33º 01’.4N 016º 09’.3W, dia 03, 23h50.
A última coisa que fiz na véspera foi marcar o despertador do telemóvel para as 6h50. Estou no beliche de cima, dormi com o telemóvel ao lado. Acordo dez minutos antes da alvorada, desafinada. As casas de banho ficam literalmente a dois passos do camarote que partilho com o Bruno, o doutor. Há duas, uma está livre e a outra está ainda cheia de material que é preciso arrumar. Quando saio do duche, cruzo-me com o tenente Sousa Luís. Mesmo a esta hora, todo ele é aprumo. Costas direitas, barba aparada, risco ao lado, subido. Três vezes distinguido com a Cruz Naval. Segue-se o pequeno-almoço, que é servido às 7h30. Ao contrário do almoço e do jantar, é uma refeição informal. Quem está, está. Há um novo toque de clarim, mais curto. São 8h30, hora da formatura. Todos saem para o convés. Alinham-se a bombordo, sotavento, os homens nos seus macacões azuis, todos de cabeça coberta. O cabo de quarto avisa o sargento de quarto de que a formatura está pronta. É mandado o firme sentido com a autorização do oficial subalterno mais antigo, que é, por inerência, o comandante de companhia, o Sousa Luís. Todos em sentido aguardam a chegada do imediato. Alguns homens olham o chão. Os oficiais saúdam o imediato. Este dá as ordens para o dia: coser pano, acertar cabos, pinturas várias e “amarelos”, o puxar o lustro aos instrumentos na ponte. Quando acaba, troca novo cumprimento com os oficiais, enquanto cada chefe de serviço distribui as ordens pelos seus homens. Tão rapidamente como se formou, a nuvem azul dispersa-se no convés. A Sagres é uma pequena cidade de província. Os oficiais fazem o papel do padre, do juiz e do médico. A guarnição faz pela vida. É um navio de primeiro escalão, o que significa que a quase totalidade dos trabalhos de manutenção é feita pela guarnição, tanto em terra como no mar. Há aqui tarefas que não se fazem em mais nenhum dos navios da Marinha de Guerra Portuguesa. Não é um navio cinzento, é um navio-escola.

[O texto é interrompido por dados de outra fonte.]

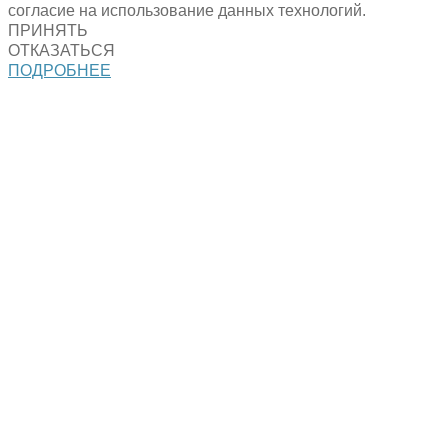
согласие на использование данных технологий.
ПРИНЯТЬ
ОТКАЗАТЬСЯ
ПОДРОБНЕЕ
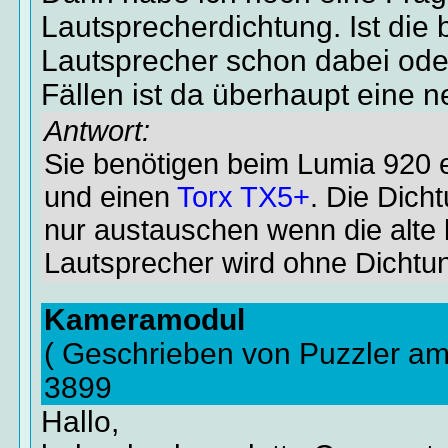
Lautsprecherdichtung. Ist die
Lautsprecher schon dabei ode
Fällen ist da überhaupt eine n
Antwort:
Sie benötigen beim Lumia 920 
und einen
Torx TX5+
. Die Dich
nur austauschen wenn die alte 
Lautsprecher wird ohne Dichtun
Kameramodul
( Geschrieben von Puzzler am
3899
Hallo,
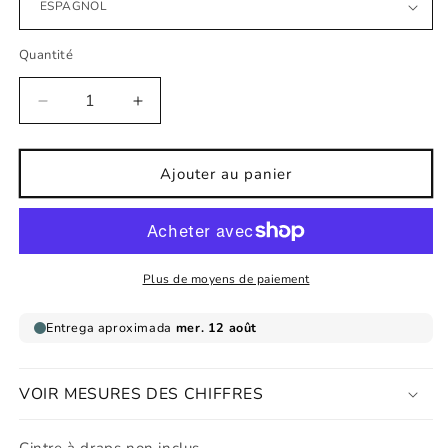
Quantité
Réduire
Augmenter
la
la
quantité
quantité
de
de
Ajouter au panier
Affiche
Affiche
hippie
hippie
heureuse
heureuse
Plus de moyens de paiement
VOIR MESURES DES CHIFFRES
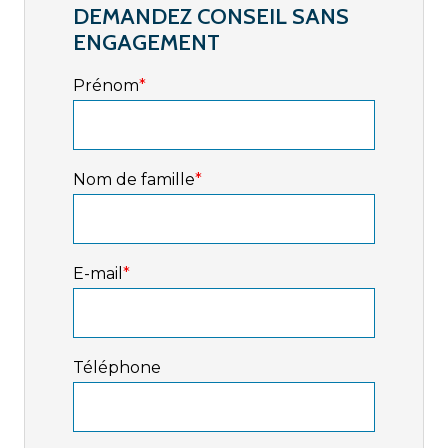
DEMANDEZ CONSEIL SANS
ENGAGEMENT
Prénom
*
Nom de famille
*
E-mail
*
Téléphone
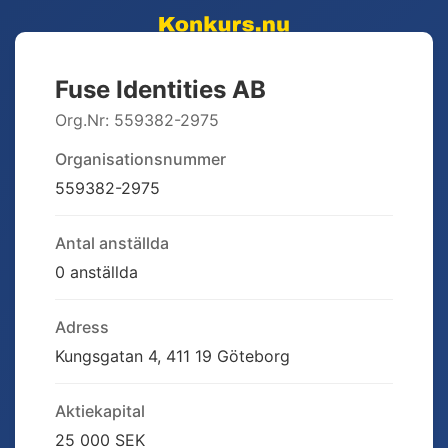
Fuse Identities AB
Org.Nr:
559382-2975
Organisationsnummer
559382-2975
Antal anställda
0 anställda
Adress
Kungsgatan 4, 411 19 Göteborg
Aktiekapital
25 000 SEK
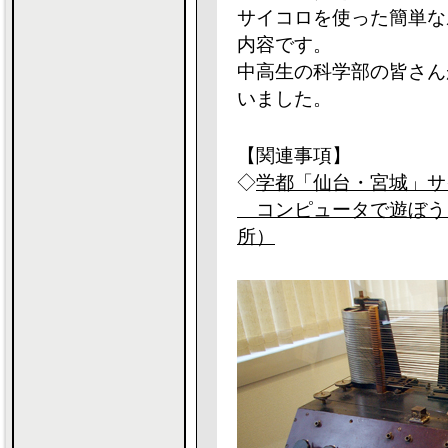
サイコロを使った簡単な
内容です。
中高生の科学部の皆さん
いました。
【関連事項】
◇
学都「仙台・宮城」サイ
コンピュータで遊ぼう
所）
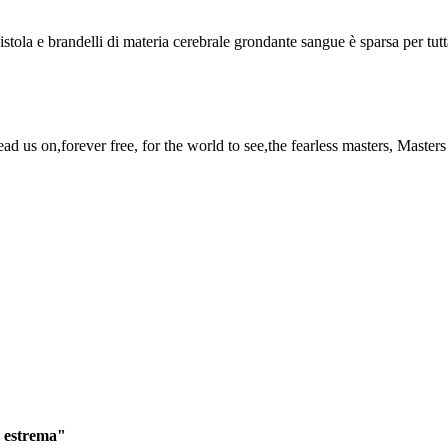
istola e brandelli di materia cerebrale grondante sangue è sparsa per tutt
ead us on,forever free, for the world to see,the fearless masters, Masters
a estrema"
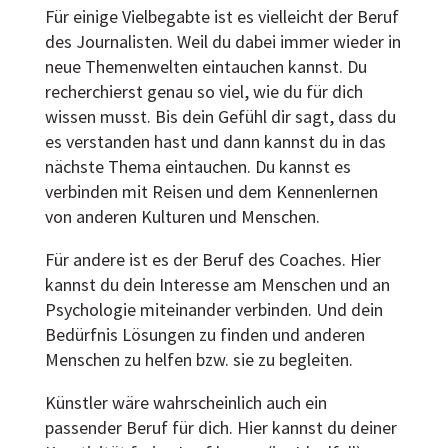
Für einige Vielbegabte ist es vielleicht der Beruf
des Journalisten. Weil du dabei immer wieder in
neue Themenwelten eintauchen kannst. Du
recherchierst genau so viel, wie du für dich
wissen musst. Bis dein Gefühl dir sagt, dass du
es verstanden hast und dann kannst du in das
nächste Thema eintauchen. Du kannst es
verbinden mit Reisen und dem Kennenlernen
von anderen Kulturen und Menschen.
Für andere ist es der Beruf des Coaches. Hier
kannst du dein Interesse am Menschen und an
Psychologie miteinander verbinden. Und dein
Bedürfnis Lösungen zu finden und anderen
Menschen zu helfen bzw. sie zu begleiten.
Künstler wäre wahrscheinlich auch ein
passender Beruf für dich. Hier kannst du deiner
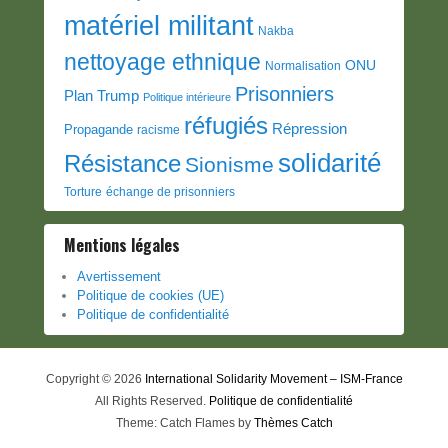
matériel militant
Nakba
nettoyage ethnique
ONU
Normalisation
Prisonniers
Plan Trump
Politique intérieure
réfugiés
Répression
Propagande
racisme
solidarité
Résistance
Sionisme
Torture
échange de prisonniers
Mentions légales
Avertissement
Politique de cookies (UE)
Politique de confidentialité
Copyright © 2026
International Solidarity Movement – ISM-France
All Rights Reserved.
Politique de confidentialité
Theme: Catch Flames by
Thèmes Catch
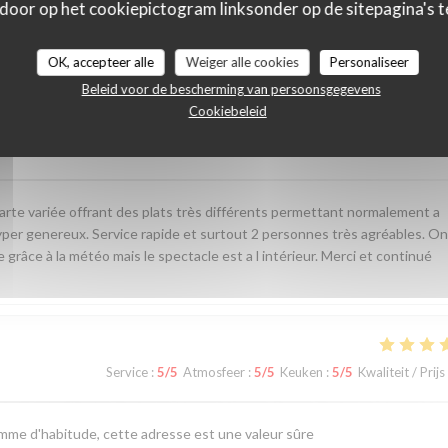
 door op het cookiepictogram linksonder op de sitepagina's te
astbeoordelingen
OK, accepteer alle
Weiger alle cookies
Personaliseer
Beleid voor de bescherming van persoonsgegevens
Cookiebeleid
Service
:
5
/5
Atmosfeer
:
4
/5
Keuken
:
4
/5
Kwaliteit / Prijs
carte variée offrant des plats très différents permettant normalement a
per genereux. Service rapide et surtout 2 personnes très agréables. On
 grâce à la météo mais le spectacle est a l intérieur. Merci et continué
Service
:
5
/5
Atmosfeer
:
5
/5
Keuken
:
5
/5
Kwaliteit / Prijs
comme d'habitude, cette adresse est une valeur sûre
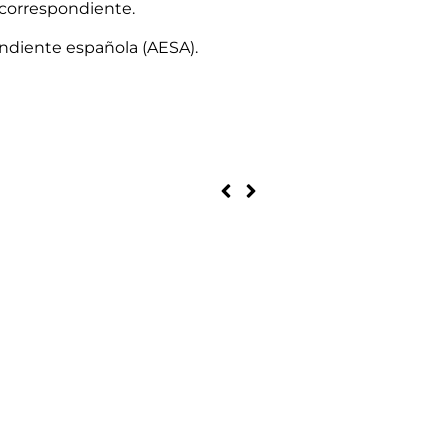
 correspondiente.
ondiente española (AESA).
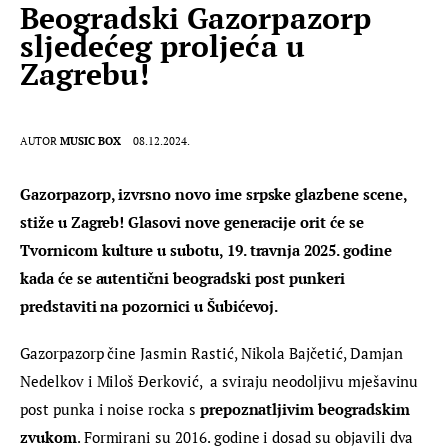
Beogradski Gazorpazorp
sljedećeg proljeća u
Zagrebu!
AUTOR
MUSIC BOX
08.12.2024.
Gazorpazorp, izvrsno novo ime srpske glazbene scene, 
stiže u Zagreb! Glasovi nove generacije orit će se 
Tvornicom kulture u subotu, 19. travnja 2025. godine 
kada će se autentični beogradski post punkeri 
predstaviti na pozornici u Šubićevoj.
Gazorpazorp čine Jasmin Rastić, Nikola Bajčetić, Damjan 
Nedelkov i Miloš Đerković,  a sviraju neodoljivu mješavinu 
post punka i noise rocka s 
prepoznatljivim beogradskim 
zvukom
. Formirani su 2016. godine i dosad su objavili dva 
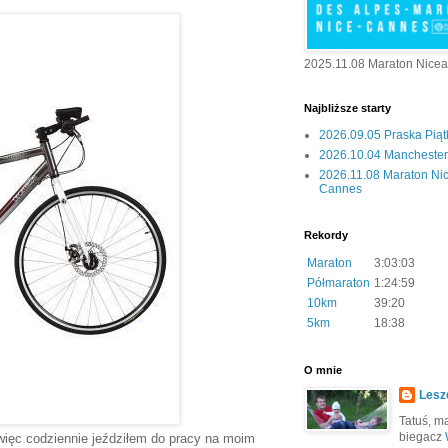
2025.11.08 Maraton Nice
Najbliższe starty
2026.09.05 Praska Pią
2026.10.04 Manchester 
2026.11.08 Maraton Ni
Cannes
Rekordy
Maraton
3:03:03
Półmaraton
1:24:59
10km
39:20
5km
18:38
O mnie
Lesz
Tatuś, mą
biegacz
 więc codziennie jeździłem do pracy na moim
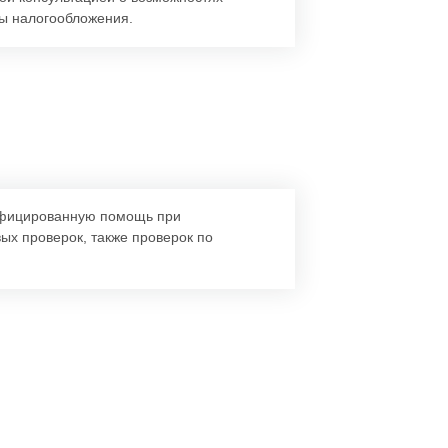
ы налогообложения.
фицированную помощь при
ых проверок, также проверок по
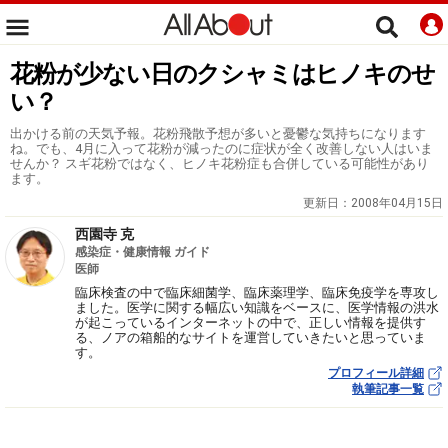
花粉が少ない日のクシャミはヒノキのせ
い？
出かける前の天気予報。花粉飛散予想が多いと憂鬱な気持ちになります
ね。でも、4月に入って花粉が減ったのに症状が全く改善しない人はいま
せんか？ スギ花粉ではなく、ヒノキ花粉症も合併している可能性があり
ます。
更新日：
2008年04月15日
西園寺 克
感染症・健康情報 ガイド
医師
臨床検査の中で臨床細菌学、臨床薬理学、臨床免疫学を専攻し
ました。医学に関する幅広い知識をベースに、医学情報の洪水
が起こっているインターネットの中で、正しい情報を提供す
る、ノアの箱船的なサイトを運営していきたいと思っていま
す。
プロフィール詳細
執筆記事一覧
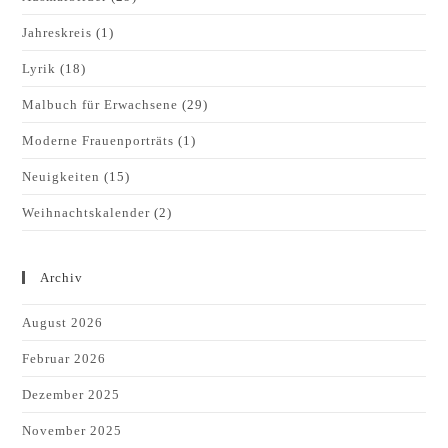
Jahreskreis
(1)
Lyrik
(18)
Malbuch für Erwachsene
(29)
Moderne Frauenporträts
(1)
Neuigkeiten
(15)
Weihnachtskalender
(2)
Archiv
August 2026
Februar 2026
Dezember 2025
November 2025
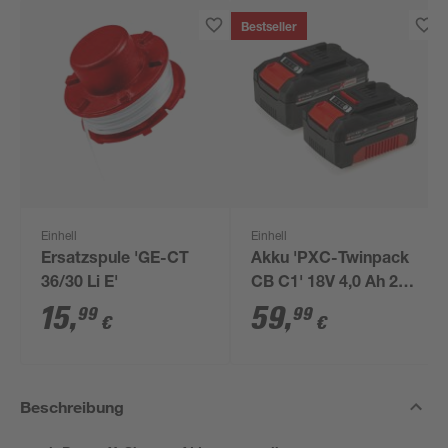
Bestseller
Einhell
Einhell
Ersatzspule 'GE-CT
Akku 'PXC-Twinpack
36/30 Li E'
CB C1' 18V 4,0 Ah 2
Stück
15
,
59
,
99
99
€
€
Beschreibung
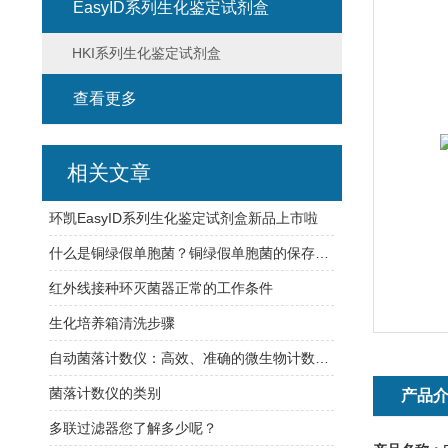
EasyID系列生化鉴定试剂盒
HKI系列生化鉴定试剂盒
查看更多
相关文章
环凯EasyID系列生化鉴定试剂盒新品上市啦
什么是铜绿假单胞菌？铜绿假单胞菌的保存方法有哪些？
红外线接种环灭菌器正常的工作条件
生化培养箱清洗步骤
自动菌落计数仪：高效、准确的微生物计数解决方案
菌落计数仪的类别
产品
多联过滤器您了解多少呢？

- Há aqui gente para fazer de tudo um pouco - diz-me o Sargento Pedro. Pedro é apelido. Vem-me à cabeça um anúncio antigo, que me lembro de ver em miúdo. Aquele em que, numa cidade de brincar, tudo era feito com as páginas das Páginas Amarelas. A manhã é assim ocupada a fazer pequenos trabalhos de reparação. Depois, e como todos os dias, faz-se a baldeação. O amarelo dos baldes pontua o azul monótono dos fardamentos de serviço. O tabuado do convés fica mais escuro. Às 11h30, ouvimos no altifalante que vai haver um exercício de tiro dos fuzileiros. Há uma pequena guarnição de fuzileiros a bordo, dois dos quais da DAE, das forças especiais, que suscitam a curiosidade da guarnição e um ou outro comentário velado entre oficiais. É proibido o acesso à ré. Os alvos, balões coloridos, são lançados ao mar. Ouvem-se os disparos. Almoço. Refere-se o exercício de tiro, já sem ironia. Discute-se a capacidade de atracção da Marinha vs Força Aérea. À mesa, o engenheiro Oliveira brinca à esquerda e à direita. Sabe fazê-lo, ganhou o seu espaço. Volta a falar no futeconvés. O jantar repete o almoço nos temas e no protagonista. A rotina está a chegar. No fim do jantar, ligo para casa pelo Iridium. À meia-noite é servido champanhe na câmara dos oficiais. O Oliveira faz 31 anos.

Gostei da tua frase
ResponderEliminar"Não é um navio cinzento, é um navio-escola."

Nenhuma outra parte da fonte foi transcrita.